Don't get me wrong; I'm not suggesting we birth our young and send them out into the wild on their own like a lion, but I am suggesting we think about how we are raising them and how it will affect them later in life. From a very early age, I knew not to talk to strangers. My parents taught me about "scary vans" and what to do if someone should ask me to help them find their lost puppy. I was not a naïve child. I knew bad people existed and I knew when my sister and I were riding our bikes that we should run to the closest house and make it seem like we lived there should someone approach us. Scream. We knew always to scream. I talk to my kids about stranger danger but I'm not so sure that they would know how to apply that information should they actually need it. The problem with raising kids in a bubble is that when the bubble pops they are not going to know how to breathe the air.

We are living in an age of over-scheduled kids who have every moment of their day planned out for them by other people. We held off from organized sports for a while, and by a while I mean until my oldest had already done half a year of Kindergarten. Somehow by today's standards that is considered a lifetime. We allow him to do one sport per season now, and only if he says he wants to do it. We started to feel like the odd parents who were not running around from field to field on our weekends but now that we are doing it we are not so sure we care if we are the odd ones.

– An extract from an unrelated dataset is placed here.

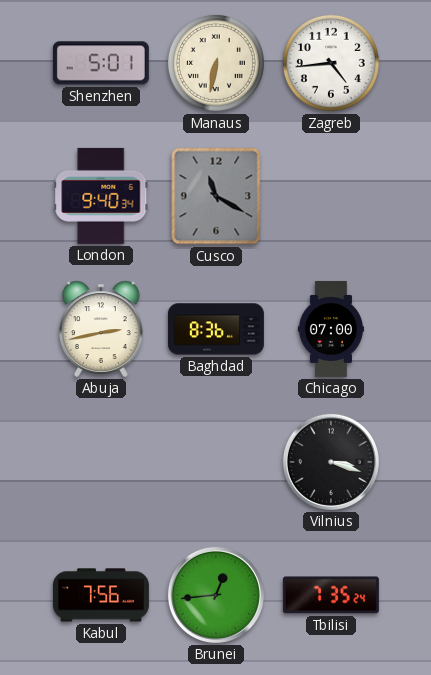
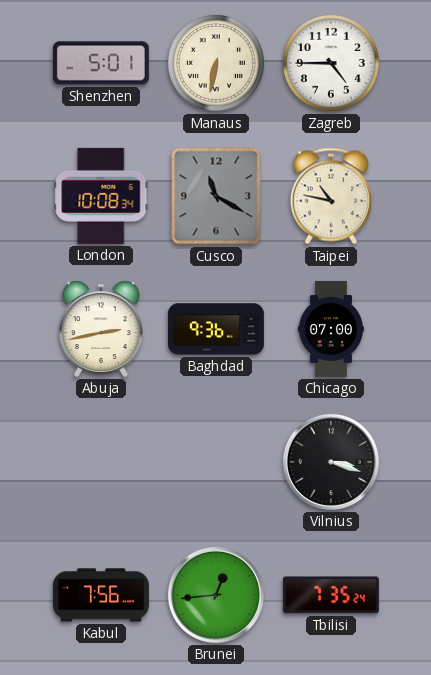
Zagreb: 4:44 -> 4:45
London: 9:40 -> 10:08
Taipei: none -> 10:47
Baghdad: 8:36 -> 9:36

When we were kids we did activities, but my parents dropped us off and picked us up an hour later. Practices can run two hours now and parents don't just drop and go. No sir. You sit there and watch so that you know what to work on when you get home with little Johnny. It's also just become the norm. It's how we as parents spend our weekends and when we don't have a full schedule we try to fill it with other stuff like playdates and trips to the zoo, a museum, a hike, a playground, or the Eiffel flipping tower. We think this makes us involved, good parents but I'm starting to think it is going to come back around and bite us right in our sports watching behinds.

Sure, sports and other extracurricular activities teach children discipline and balance, but what about teaching them how to navigate the world? If we are a generation of parents who spend every moment with our children, filling their memories with constant entertainment and activities all while navigating the unknown FOR them, how can we expect them to go out into the great big world one day and survive without us? Forget the world how can we expect them to do something like head off to college or go out looking for their first job?

Sadly, I think the answer is that a lot of them won't be able to do it. Don't misinterpret my concern that we are smothering a whole generation of kids with me not wanting to be involved. I do. I love my kids more than anything. I love watching them learn new things and having fun at a soccer game or a baseball game. I do, but sometimes I feel sad that they are missing out on a real childhood, the innocence of it all. The best parts of childhood are the unscheduled moments that happen. Those moments of digging in the dirt in the yard, or making a funny skit with a friend, or playing freeze tag until dusk on a summer night, these are the things I want so badly for my boys. I want them to walk a couple blocks to a friend's house and feel a sense of security and freedom all at once. I want them to discover that they are able to navigate things without our help all of the time.

I want them to make a bad decision once in a while so that they know when they make a good one. I want them to find a frog in a stream, ride bikes and stay out long enough to hear the crickets calling them home. I'm starting to realize that I need to pop the bubble and allow my children to walk out in the big wide world without me. I will most likely be hiding behind a tree watching them for the first few times but I know in my gut that allowing them to discover a little bit of the world around them will help them when they eventually go out into it all on their own one day. It turns out that my hopes for the future have turned into a longing for the past.